La sécurisation de nos approvisionnements, ou en tout cas des plus stratégiques, implique donc une planification étatique. En particulier, il apparaît nécessaire de déterminer les productions indispensables, tels que les médicaments par exemple. Dans le prolongement des décrets Montebourg, ces produits feraient l’objet d’un plan de relocalisation. Quoi qu’il en coûte, il s’agirait de définit un minimum de couverture de la demande nationale produit dans le pays. Le Commissariat au Plan pourrait mener cette démarche, de façon plus fine et prescriptive que celle menée jusqu’à présent. Si l’Europe a émis le vœu de contrer certaines situations de dépendance, comme pour les semi-conducteurs, il reste que cette réflexion doit être menée en anticipation pour être efficace.

La pénurie, d’apparence transitoire, risque de devenir le futur de notre économie.

Cette approche force également à redéfinir notre politique commerciale. A l’heure des pandémies et du changement climatique, le libre-échange généralisé, en plus de fragiliser notre tissu productif, ne peut plus garantir l’approvisionnement de notre économie. Il ne peut donc être le seul horizon de notre politique commerciale. Pire encore, des pénuries récurrentes risquent de provoquer des tensions géopolitiques pour la captation des ressources. S’il n’est évidement pas possible de vivre en autarcie, une diversification de nos centres d’approvisionnement et un début de relocalisation sont des impératifs stratégiques.

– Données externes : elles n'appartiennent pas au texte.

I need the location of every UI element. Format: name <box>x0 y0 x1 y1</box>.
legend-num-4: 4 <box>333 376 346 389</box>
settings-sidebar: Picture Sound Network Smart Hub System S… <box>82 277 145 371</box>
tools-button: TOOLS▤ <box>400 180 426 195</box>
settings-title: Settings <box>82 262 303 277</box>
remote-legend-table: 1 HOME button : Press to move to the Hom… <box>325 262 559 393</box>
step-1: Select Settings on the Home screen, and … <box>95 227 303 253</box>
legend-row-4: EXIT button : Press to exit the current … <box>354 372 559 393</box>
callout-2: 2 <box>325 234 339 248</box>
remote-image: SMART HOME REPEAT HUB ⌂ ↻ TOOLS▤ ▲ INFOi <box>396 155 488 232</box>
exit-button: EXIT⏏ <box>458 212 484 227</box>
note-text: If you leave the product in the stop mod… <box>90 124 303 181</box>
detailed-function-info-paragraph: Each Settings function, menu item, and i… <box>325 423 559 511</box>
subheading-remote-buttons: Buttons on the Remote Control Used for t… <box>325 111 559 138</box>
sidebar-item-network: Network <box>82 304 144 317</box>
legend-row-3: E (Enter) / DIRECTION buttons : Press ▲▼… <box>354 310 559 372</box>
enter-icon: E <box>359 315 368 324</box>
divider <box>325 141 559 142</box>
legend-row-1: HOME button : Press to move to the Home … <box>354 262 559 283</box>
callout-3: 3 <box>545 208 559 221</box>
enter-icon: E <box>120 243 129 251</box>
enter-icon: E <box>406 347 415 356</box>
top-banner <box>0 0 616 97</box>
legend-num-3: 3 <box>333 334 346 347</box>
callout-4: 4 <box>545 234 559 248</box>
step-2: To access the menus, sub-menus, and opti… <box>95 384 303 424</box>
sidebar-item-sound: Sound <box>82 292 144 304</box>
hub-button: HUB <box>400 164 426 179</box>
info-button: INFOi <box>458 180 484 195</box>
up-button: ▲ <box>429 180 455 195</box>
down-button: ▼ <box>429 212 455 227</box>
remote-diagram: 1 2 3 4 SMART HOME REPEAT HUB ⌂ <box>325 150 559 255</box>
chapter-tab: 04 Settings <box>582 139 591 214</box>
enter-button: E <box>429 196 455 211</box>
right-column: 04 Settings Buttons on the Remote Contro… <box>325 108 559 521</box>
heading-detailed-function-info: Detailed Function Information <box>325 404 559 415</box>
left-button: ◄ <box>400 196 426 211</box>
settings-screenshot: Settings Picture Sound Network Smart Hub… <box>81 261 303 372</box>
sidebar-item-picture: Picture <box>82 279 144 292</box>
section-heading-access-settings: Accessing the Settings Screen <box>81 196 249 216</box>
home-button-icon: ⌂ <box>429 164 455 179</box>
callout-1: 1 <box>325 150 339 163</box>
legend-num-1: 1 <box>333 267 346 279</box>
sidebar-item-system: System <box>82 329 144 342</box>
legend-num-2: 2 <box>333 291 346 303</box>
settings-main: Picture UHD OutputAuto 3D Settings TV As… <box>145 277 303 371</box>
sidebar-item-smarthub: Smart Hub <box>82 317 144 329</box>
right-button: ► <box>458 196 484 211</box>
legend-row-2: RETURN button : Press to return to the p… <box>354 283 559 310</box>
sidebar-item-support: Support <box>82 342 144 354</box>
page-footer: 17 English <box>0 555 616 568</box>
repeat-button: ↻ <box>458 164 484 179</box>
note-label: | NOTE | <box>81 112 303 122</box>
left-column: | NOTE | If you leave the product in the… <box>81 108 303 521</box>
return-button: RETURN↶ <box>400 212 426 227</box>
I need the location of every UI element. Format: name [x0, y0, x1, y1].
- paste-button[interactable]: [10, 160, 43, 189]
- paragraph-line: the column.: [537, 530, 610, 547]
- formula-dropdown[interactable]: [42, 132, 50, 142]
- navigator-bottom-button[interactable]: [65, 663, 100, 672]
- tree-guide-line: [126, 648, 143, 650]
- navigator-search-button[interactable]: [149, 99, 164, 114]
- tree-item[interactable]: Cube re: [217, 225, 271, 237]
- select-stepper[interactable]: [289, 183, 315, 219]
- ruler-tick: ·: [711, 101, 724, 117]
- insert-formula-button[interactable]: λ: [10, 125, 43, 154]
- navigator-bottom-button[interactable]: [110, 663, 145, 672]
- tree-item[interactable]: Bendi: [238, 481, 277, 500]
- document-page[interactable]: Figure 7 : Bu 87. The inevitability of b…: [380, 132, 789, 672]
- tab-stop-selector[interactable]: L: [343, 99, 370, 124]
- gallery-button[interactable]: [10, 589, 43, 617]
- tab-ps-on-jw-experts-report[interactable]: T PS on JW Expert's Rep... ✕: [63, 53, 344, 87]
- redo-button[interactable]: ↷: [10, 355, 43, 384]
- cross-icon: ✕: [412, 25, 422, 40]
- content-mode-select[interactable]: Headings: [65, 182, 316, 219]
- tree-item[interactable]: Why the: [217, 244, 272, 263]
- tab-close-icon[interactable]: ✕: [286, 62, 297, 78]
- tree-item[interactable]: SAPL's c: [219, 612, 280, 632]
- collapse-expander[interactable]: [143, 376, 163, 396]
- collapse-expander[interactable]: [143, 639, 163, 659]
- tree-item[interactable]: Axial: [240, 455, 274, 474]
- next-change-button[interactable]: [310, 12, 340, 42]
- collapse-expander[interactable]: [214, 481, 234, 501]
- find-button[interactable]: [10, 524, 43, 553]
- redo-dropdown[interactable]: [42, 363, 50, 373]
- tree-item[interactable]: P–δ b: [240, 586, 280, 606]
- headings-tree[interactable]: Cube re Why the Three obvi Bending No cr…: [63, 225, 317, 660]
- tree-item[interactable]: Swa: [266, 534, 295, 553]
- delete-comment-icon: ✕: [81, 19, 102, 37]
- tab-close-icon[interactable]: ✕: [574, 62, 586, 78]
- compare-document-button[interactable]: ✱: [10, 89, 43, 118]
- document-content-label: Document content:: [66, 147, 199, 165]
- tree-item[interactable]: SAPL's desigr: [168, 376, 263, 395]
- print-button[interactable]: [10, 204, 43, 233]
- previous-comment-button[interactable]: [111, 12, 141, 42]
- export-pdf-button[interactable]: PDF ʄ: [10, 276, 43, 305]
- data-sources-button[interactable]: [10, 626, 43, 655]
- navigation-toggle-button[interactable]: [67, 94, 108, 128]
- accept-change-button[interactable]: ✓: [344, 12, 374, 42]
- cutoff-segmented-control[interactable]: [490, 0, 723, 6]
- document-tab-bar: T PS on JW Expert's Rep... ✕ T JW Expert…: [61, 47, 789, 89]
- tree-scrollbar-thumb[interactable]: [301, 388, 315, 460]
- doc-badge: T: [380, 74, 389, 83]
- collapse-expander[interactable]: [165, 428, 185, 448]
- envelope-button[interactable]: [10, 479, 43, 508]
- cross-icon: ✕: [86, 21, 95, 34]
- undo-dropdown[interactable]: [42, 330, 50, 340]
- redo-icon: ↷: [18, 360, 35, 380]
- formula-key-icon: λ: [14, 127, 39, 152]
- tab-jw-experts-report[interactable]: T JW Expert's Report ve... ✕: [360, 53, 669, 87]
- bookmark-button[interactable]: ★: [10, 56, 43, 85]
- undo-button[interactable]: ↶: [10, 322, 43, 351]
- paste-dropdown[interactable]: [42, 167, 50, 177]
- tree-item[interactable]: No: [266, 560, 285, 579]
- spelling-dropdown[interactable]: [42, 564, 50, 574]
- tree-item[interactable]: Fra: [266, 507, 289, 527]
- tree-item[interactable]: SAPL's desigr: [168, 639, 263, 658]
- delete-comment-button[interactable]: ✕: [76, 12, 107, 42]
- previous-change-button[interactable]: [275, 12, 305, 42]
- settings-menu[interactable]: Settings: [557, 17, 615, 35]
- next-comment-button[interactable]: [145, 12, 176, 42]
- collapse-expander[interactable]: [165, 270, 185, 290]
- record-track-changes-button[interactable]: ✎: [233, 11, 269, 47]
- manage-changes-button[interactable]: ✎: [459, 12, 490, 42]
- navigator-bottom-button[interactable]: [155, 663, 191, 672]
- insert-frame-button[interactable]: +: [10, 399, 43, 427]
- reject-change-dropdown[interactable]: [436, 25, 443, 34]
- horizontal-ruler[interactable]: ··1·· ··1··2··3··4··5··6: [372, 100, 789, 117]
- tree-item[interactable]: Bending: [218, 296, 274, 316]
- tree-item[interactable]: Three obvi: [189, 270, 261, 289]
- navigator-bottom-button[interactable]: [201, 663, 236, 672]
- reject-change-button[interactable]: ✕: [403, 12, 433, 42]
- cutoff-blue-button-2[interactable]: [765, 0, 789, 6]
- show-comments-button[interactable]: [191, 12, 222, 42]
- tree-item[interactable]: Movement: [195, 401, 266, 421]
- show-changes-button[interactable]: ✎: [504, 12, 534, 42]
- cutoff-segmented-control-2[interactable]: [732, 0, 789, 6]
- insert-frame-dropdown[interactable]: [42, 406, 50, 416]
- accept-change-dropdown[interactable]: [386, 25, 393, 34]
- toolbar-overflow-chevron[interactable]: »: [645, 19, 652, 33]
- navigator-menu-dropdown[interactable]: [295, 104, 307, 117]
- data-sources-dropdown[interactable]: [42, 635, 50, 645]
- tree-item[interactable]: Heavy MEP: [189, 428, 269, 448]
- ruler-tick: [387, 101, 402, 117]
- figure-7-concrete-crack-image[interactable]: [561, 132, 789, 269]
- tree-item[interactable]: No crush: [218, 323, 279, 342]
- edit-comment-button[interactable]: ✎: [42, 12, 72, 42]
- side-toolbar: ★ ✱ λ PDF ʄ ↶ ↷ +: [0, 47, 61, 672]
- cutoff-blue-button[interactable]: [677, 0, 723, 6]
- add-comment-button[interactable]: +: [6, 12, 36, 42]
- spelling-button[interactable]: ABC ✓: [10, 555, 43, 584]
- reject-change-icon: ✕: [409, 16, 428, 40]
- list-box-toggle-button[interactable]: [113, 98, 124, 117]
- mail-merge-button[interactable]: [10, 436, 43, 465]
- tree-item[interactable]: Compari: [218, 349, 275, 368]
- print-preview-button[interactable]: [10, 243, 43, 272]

Plus modestement, ce moment doit permettre de mettre en place une vraie stratégie pour le recyclage. Le seul secteur du bâtiment représente 46 millions de tonnes de déchets, plus que ceux produits par les ménages. Il est nécessaire pour cela de lever les blocages, liés à des matières premières jusqu’ici abordables, mais également les coûts de main d’œuvre qui restent importants. Or, les entreprises du recyclage doivent être mises à l’abri de fortes variations de prix pour être pérennes. Des mesures ont déjà été prises, par exemple pour favoriser la pénétration du reconditionné dans l’administration. Mais pour être vraiment exemplaire, il resterait encore que les principaux dispositifs de subvention (PAC, fonds européens…) puissent aussi se porter sur des achats de seconde main, ce qui est pour l’heure interdit. Le début d’un long chemin.